Rhode Island Reds typically start laying eggs around 18 to 22 weeks of age (about 5 months). Like all chickens, you’ll first spot small eggs appearing. It won’t be long before you get your first full-size brown egg though.
How Many Eggs Do Rhode Island Reds Lay?
Laying eggs is what Rhode Islands (RIR) are famous for. If you’re after a prolific egg-laying backyard breed, RIRs are one the best.
With all the right conditions met, you can expect anywhere up to 250 eggs a year. I’ve even read accounts of owners saying they’ve had 280ish in a good year.
I’m sure you can do the math, that works out at around 5-6 eggs per week – they hardly skip a beat. It does take around 26 hours for a chicken to produce an egg, so you can’t blame them for taking a day off here and there!
What Color Eggs Do Rhode Island Red Lay?
They lay the classic brown color egg. The type and color of egg you commonly see sold in supermarkets. In fact, it’s very likely you’ve bought eggs laid by an RIR at some point.
Contrary to what I’ve heard, Rhode Island Whites also lay brown eggs. If you’re looking for white egg-laying breeds, check out this post.
How Long Do Rhode Island Red Chickens Lay Eggs?
They may be excellent layers when they’re in their prime, but you don’t get a lot of good laying years out of an RIR.

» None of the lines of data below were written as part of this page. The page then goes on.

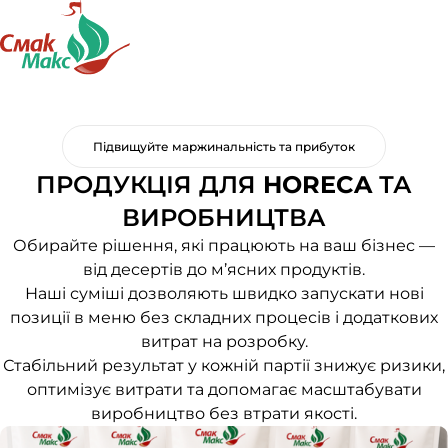
Підвищуйте маржинальність та прибуток
ПРОДУКЦІЯ ДЛЯ
HORECA
ТА
ВИРОБНИЦТВА
Обирайте рішення, які працюють на ваш бізнес —
від десертів до м’ясних продуктів.
Наші суміші дозволяють швидко запускати нові
позиції в меню без складних процесів і додаткових
витрат на розробку.
Стабільний результат у кожній партії знижує ризики,
оптимізує витрати та допомагає масштабувати
виробництво без втрати якості.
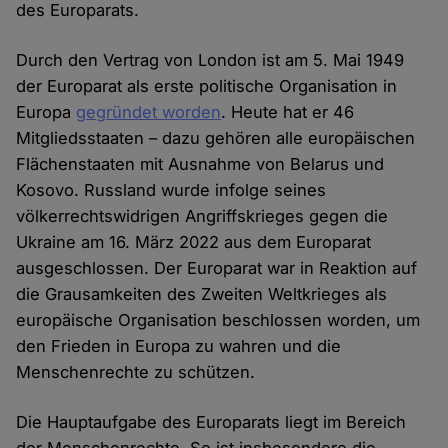
des Europarats.
Durch den Vertrag von London ist am 5. Mai 1949
der Europarat als erste politische Organisation in
Europa
gegründet worden
. Heute hat er 46
Mitgliedsstaaten – dazu gehören alle europäischen
Flächenstaaten mit Ausnahme von Belarus und
Kosovo. Russland wurde infolge seines
völkerrechtswidrigen Angriffskrieges gegen die
Ukraine am 16. März 2022 aus dem Europarat
ausgeschlossen. Der Europarat war in Reaktion auf
die Grausamkeiten des Zweiten Weltkrieges als
europäische Organisation beschlossen worden, um
den Frieden in Europa zu wahren und die
Menschenrechte zu schützen.
Die Hauptaufgabe des Europarats liegt im Bereich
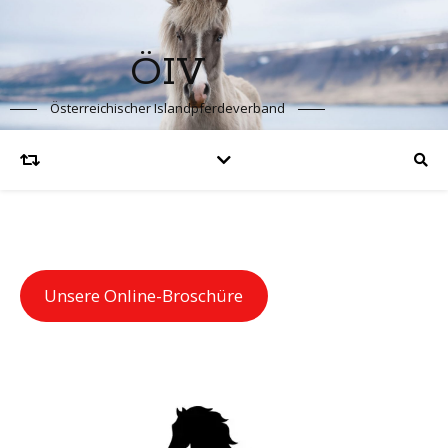
ÖIV
Österreichischer Islandpferdeverband
Unsere Online-Broschüre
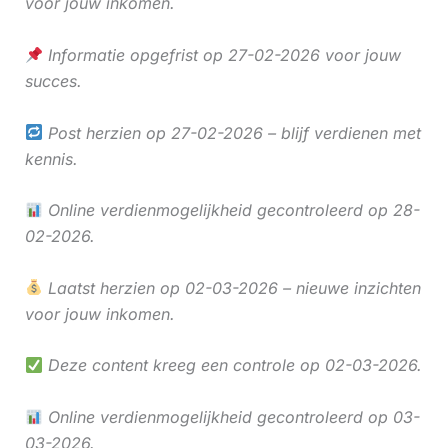
voor jouw inkomen.
Informatie opgefrist op 27-02-2026 voor jouw
succes.
Post herzien op 27-02-2026 – blijf verdienen met
kennis.
Online verdienmogelijkheid gecontroleerd op 28-
02-2026.
Laatst herzien op 02-03-2026 – nieuwe inzichten
voor jouw inkomen.
Deze content kreeg een controle op 02-03-2026.
Online verdienmogelijkheid gecontroleerd op 03-
03-2026.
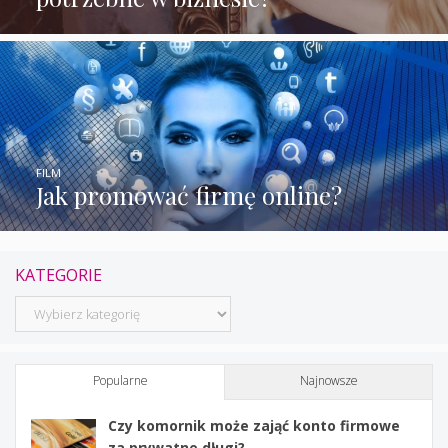
FILM
Jak promować firmę online?
KATEGORIE
Kategorie
Popularne
Najnowsze
Czy komornik może zająć konto firmowe
za prywatne długi?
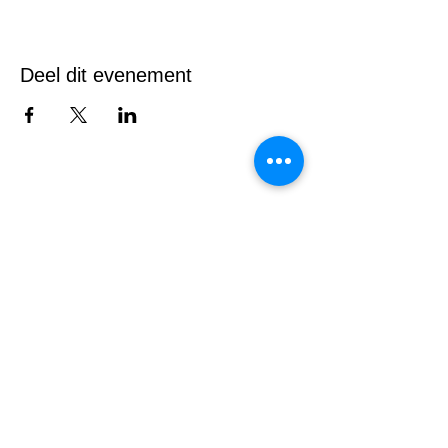
Deel dit evenement
Tel
014 46
00 78
secretariaat@udb.be
Maatschappelijk zetel:
Temselaan 100 A 1853 Strombeek-
Bever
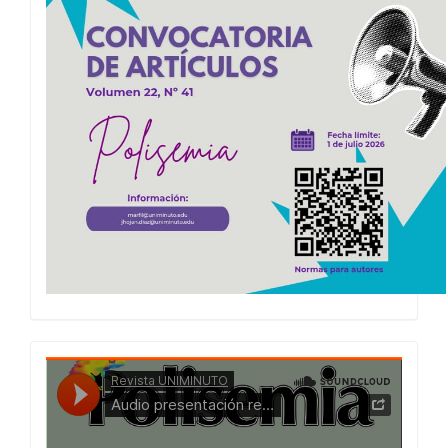
2026
Presentacion
Numero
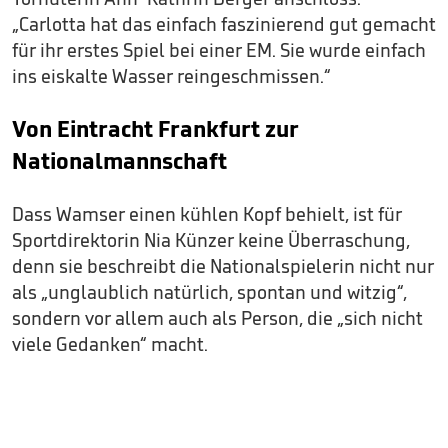
„Carlotta hat das einfach faszinierend gut gemacht
für ihr erstes Spiel bei einer EM. Sie wurde einfach
ins eiskalte Wasser reingeschmissen.“
Von Eintracht Frankfurt zur
Nationalmannschaft
Dass Wamser einen kühlen Kopf behielt, ist für
Sportdirektorin Nia Künzer keine Überraschung,
denn sie beschreibt die Nationalspielerin nicht nur
als „unglaublich natürlich, spontan und witzig“,
sondern vor allem auch als Person, die „sich nicht
viele Gedanken“ macht.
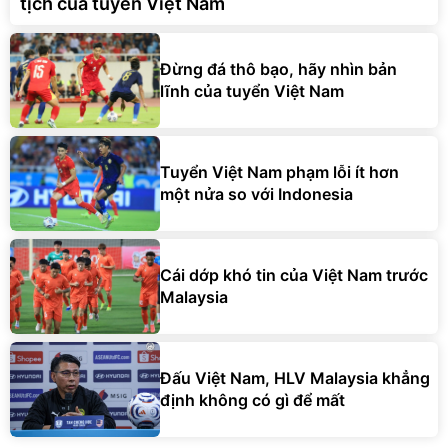
tịch của tuyển Việt Nam
Đừng đá thô bạo, hãy nhìn bản
lĩnh của tuyển Việt Nam
Tuyển Việt Nam phạm lỗi ít hơn
một nửa so với Indonesia
Cái dớp khó tin của Việt Nam trước
Malaysia
Đấu Việt Nam, HLV Malaysia khẳng
định không có gì để mất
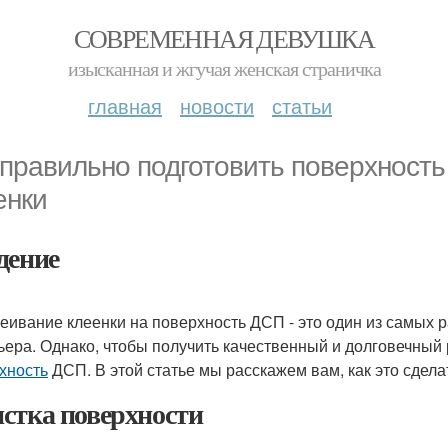
СОВРЕМЕННАЯ ДЕВУШКА
изысканная и жгучая женская страничка
главная
новости
статьи
 правильно подготовить поверхност
енки
дение
еивание клеенки на поверхность ДСП - это один из самых
ьера. Однако, чтобы получить качественный и долговечный
хность
ДСП. В этой статье мы расскажем вам, как это сдела
стка поверхности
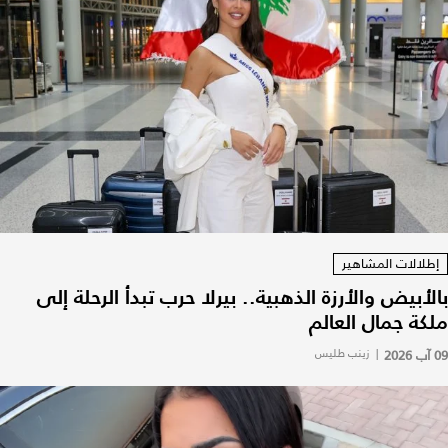
إطلالات المشاهير
بالأبيض والأرزة الذهبية.. بيرلا حرب تبدأ الرحلة إلى
ملكة جمال العالم
09 آب 2026
|
زينب طليس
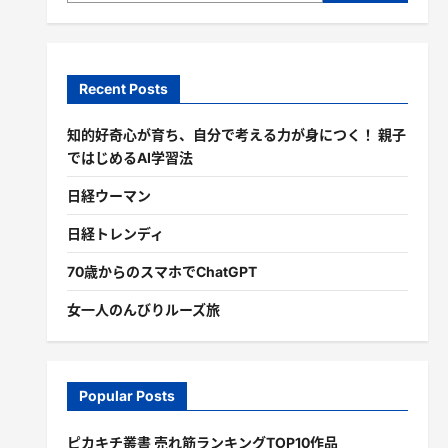
Recent Posts
知的好奇心が育ち、自分で考える力が身につく！ 親子
ではじめるAI学習法
日経ウーマン
日経トレンディ
70歳からのスマホでChatGPT
女一人のんびりルーズ旅
Popular Posts
ピカキチ叢書 売れ筋ランキングTOP10作品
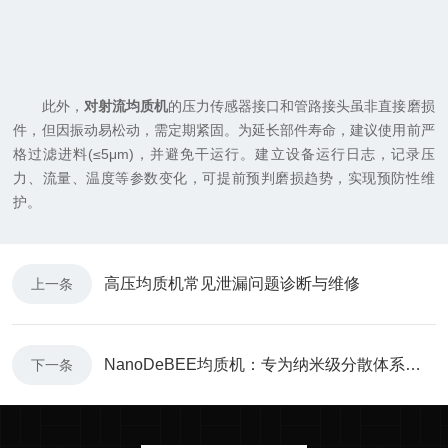
此外，
对射流均质机
的压力传感器接口和管路接头虽非直接磨损
件，但因振动易松动，需定期紧固。为延长部件寿命，建议使用前严
格过滤进料(≤5μm)，并避免干运行。建立设备运行日志，记录压
力、流量、温度等参数变化，可提前预判磨损趋势，实现预防性维
护。
高压均质机常见泄漏问题诊断与维修
上一条
NanoDeBEE均质机：专为纳米级分散体系打造的精密设备
下一条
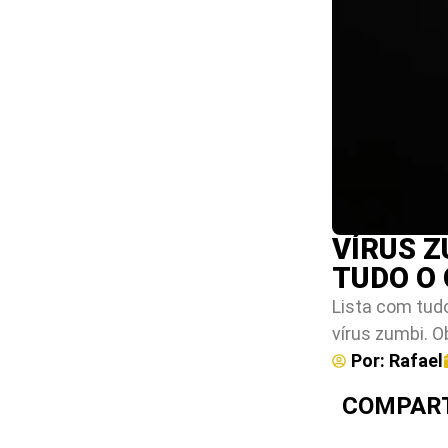
VÍRUS Z
TUDO O
Lista com tudo
vírus zumbi. 
Por:
Rafael
COMPART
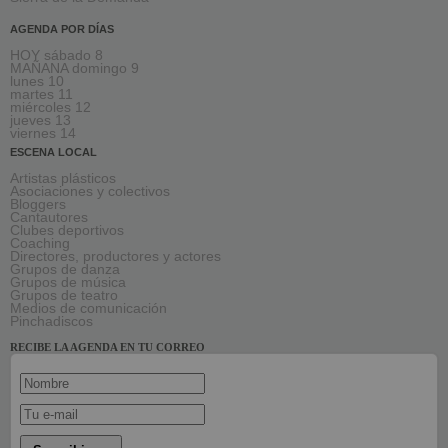
AGENDA POR DÍAS
HOY sábado 8
MAÑANA domingo 9
lunes 10
martes 11
miércoles 12
jueves 13
viernes 14
ESCENA LOCAL
Artistas plásticos
Asociaciones y colectivos
Bloggers
Cantautores
Clubes deportivos
Coaching
Directores, productores y actores
Grupos de danza
Grupos de música
Grupos de teatro
Medios de comunicación
Pinchadiscos
RECIBE LA AGENDA EN TU CORREO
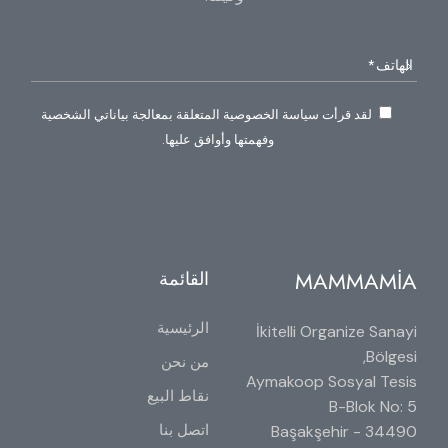
لقد قرأت سياسة الخصوصية المتعلقة بمعالجة بياناتي الشخصية
وفهمتها وأوافق عليها.
MAMMAMİA
القائمة
الرئيسية
İkitelli Organize Sanayi
Bölgesi,
من نحن
Aymakoop Sosyal Tesis
نقاط البيع
B-Blok No: 5
اتصل بنا
34490 Başakşehir -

Roughly speaking, you can expect them to hit their prime within months of starting to lay. Don’t be surprised to see smaller eggs for the first few weeks though. These are called “pullet eggs”, as it takes a hen a few weeks to get into her stride and produce full-size eggs.
Chickens tend to taper off the amount they lay around 10% each year for around 5 years or so until they are as good as retired.
Rhode Island Reds have a life expectancy of about 8 years. That’s right in the middle of the average life expectancy of a laying hen.
Some History and Facts About Rhode Island Red Chickens
The Rhode Island Red is one of the most iconic looking breeds of chicken. As you can probably guess, they get their name from the state of Rhode Island due to first being developed there.
They were originally bred as a dual-purpose bird, as so many chicken breeds were in the 19th century to help meet the growing demand for meat and eggs.
Modern backyard strains are raised primarily for their eggs, and because they’re fun and easy to raise.
If you’re considering getting some RIRs or interested to learn more, here are some of the most interesting facts:
Some quick facts:
- Roosters weigh around 8.6 lbs, with bantams around 2 lbs
- Hens weigh around 6.6 lbs, with bantams just under 2 lbs
- They have a single or rose type comb
- Their egg size and color are medium and brown
- Characteristics; Plumage is a distinctive deep red with black tails, red combs, earlobes, and wattles, and yellow feet
Where To Buy Rhode Island Red Chickens, Chicks, and Hatching Eggs
I buy all of my chicks and hatching eggs online at Cackle Hatchery. They’re NPIP registered, have been in business since 1936, and in my experience have awesome customer service.
I took a look at the time of writing this and could see they were selling RIR chickens as low as $1.95/ea. If you want to hatch your own, you can pick up hatching eggs as low as $6.06.
There’s nothing more fun than hatching and watching chicks grow up – at least in my opinion!
Are Rhode Island Reds a Good Choice for a Backyard Breed?
RIRs are one of the best breeds of backyard chicken. I’m not just saying that, they’re one of the most common breeds, so backyard owners across the country think the same.
This is largely due to how easily available they are, the fact that they’re hardy and easy to raise, and of course, all of those eggs they lay!
They’re also popular on homesteads for many of the same reasons. RIRs are perfectly happy being left to roam around during the day. They’re good at foraging and will find plenty to eat in the form of bugs and plants.
I will say, however, that while all the hens I’ve met over the years have been pretty social and fun to interact with. I’ve met a few roosters that looked like they were willing to fight me to the death.
I wouldn’t bring a Rhode Island Red rooster into your flock unless you have experience handling roosters. Just in case.